One wishes he would be even more plain-spoken, blunter and earthier, than he has been thus far, rather than carefully calculating how to walk on eggshells around our politically correct Masters.


In the primaries, he had been - particularly after the San Bernardino shootings, when he called for banning the entry of all Muslims into the US. It's now in the general elections that he has been calculating, after a month following the convention when he was trailing Hilary badly.

This is particularly understandable if one looks at his battle w/ Khizr Khan. Khizr Khan happens to be a gold star dad, but his main business is promoting Muslim immigration - he runs an immigration agency. As a result, he had a direct conflict of interest w/ Trump's proposal, had it gone through unchanged.
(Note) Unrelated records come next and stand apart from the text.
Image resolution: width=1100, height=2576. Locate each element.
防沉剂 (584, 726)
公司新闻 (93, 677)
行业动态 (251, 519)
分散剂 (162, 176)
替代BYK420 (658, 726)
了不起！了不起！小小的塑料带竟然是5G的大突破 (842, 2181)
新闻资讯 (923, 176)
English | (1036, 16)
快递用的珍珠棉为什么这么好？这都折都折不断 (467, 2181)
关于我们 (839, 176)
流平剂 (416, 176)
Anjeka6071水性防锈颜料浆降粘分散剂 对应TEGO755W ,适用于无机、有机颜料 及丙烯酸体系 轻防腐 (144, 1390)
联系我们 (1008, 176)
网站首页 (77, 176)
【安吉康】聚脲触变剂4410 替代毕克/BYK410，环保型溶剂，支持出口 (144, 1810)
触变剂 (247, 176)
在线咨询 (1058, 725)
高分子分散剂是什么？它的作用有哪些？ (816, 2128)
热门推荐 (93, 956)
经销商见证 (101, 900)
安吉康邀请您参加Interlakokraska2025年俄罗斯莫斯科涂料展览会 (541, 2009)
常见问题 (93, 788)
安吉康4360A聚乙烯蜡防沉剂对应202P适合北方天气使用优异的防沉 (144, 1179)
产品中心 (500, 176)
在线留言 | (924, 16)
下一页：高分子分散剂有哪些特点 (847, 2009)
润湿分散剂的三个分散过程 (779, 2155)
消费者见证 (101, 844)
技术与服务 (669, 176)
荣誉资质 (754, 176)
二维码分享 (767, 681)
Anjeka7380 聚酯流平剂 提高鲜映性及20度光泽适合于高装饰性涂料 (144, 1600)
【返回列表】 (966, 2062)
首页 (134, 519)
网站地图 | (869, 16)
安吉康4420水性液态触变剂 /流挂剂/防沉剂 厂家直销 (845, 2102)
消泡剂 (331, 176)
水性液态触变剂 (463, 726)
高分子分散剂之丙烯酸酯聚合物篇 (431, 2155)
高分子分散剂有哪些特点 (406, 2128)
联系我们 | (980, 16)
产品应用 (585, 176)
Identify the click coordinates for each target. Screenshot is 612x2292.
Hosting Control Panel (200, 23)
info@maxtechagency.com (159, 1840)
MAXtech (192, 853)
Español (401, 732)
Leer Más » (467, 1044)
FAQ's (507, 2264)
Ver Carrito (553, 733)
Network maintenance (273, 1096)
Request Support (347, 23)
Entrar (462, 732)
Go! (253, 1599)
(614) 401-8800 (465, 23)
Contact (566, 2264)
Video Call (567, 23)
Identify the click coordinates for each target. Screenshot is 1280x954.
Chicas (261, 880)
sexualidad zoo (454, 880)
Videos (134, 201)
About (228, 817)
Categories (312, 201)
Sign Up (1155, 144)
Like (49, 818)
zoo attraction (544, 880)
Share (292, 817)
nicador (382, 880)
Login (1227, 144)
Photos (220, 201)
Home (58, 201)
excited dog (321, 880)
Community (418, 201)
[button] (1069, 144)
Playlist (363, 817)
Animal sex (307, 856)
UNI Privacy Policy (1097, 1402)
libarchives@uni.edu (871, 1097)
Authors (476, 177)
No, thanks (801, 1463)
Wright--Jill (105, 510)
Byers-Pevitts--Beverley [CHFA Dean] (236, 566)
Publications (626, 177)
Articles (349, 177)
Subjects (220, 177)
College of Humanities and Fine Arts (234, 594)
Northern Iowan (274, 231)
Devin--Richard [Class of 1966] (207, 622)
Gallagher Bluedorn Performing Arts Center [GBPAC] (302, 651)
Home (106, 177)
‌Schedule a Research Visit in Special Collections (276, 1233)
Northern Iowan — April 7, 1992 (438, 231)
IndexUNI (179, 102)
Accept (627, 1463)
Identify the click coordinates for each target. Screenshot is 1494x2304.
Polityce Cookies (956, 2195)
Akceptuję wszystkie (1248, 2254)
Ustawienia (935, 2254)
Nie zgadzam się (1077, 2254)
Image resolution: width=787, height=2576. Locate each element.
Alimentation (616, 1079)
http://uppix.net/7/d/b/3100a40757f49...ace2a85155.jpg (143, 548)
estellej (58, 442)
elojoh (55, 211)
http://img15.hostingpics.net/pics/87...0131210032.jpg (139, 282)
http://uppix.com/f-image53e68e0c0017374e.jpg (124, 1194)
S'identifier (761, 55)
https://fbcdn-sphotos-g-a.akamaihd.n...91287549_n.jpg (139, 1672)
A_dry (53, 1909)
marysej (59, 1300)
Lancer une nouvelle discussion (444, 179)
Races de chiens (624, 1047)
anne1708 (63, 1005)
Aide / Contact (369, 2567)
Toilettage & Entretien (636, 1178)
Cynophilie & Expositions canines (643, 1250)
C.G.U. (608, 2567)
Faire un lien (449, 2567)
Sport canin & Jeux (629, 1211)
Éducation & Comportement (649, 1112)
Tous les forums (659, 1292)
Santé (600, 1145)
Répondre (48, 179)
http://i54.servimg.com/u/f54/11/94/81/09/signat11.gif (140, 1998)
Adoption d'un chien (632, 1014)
But people didn't see that. Instead, they saw Trump attacking Gold Star parents, and were outraged. But Khizr Khan wasn't invited to speak at the DNC b'cos of being a Gold Star Parent - he was invited to speak b'cos he was Muslim. More precisely, a Muslim face to the Democrat attempt to win over the entire Muslim electorate.

Given that, I don't blame Trump for going by Kellyanne Conway's orders.

Hesperado said...

Well, Nobody, Trump has been attacked by nearly everyone in the mainstream establishment about nearly everything he has said -- and yet his popularity has zooomed on an upward arc since he entered the race way back when. I maintain that most of the source of that popularity is for all the ties he has NOT been oh so careful about what he says. And more importantly, he's damned if he does, damned if he doesn't; so why not do...?

Egghead said...

Ah Churchill:

https://www.thesun.co.uk/news/1804377/radical-islamic-group-campaign-to-have-winston-churchill-removed-from-5-notes-claiming-he-was-racist/

Nobody said...

Hesperado, the argument is that he already has his original core support of some 30% of the electorate, plus a number of voters who'd vote for any GOP candidate. The rest of it is people in the middle, who think there is a choice b/w him and Clinton. It's to win over that segment that he has to be careful what he says, at least outside his rallies.

My favorite quote of his is when he cites the Al Wilson song 'The Snake' and reads it out at his rallies, obviously implying that letting Muslims in is like letting snakes in.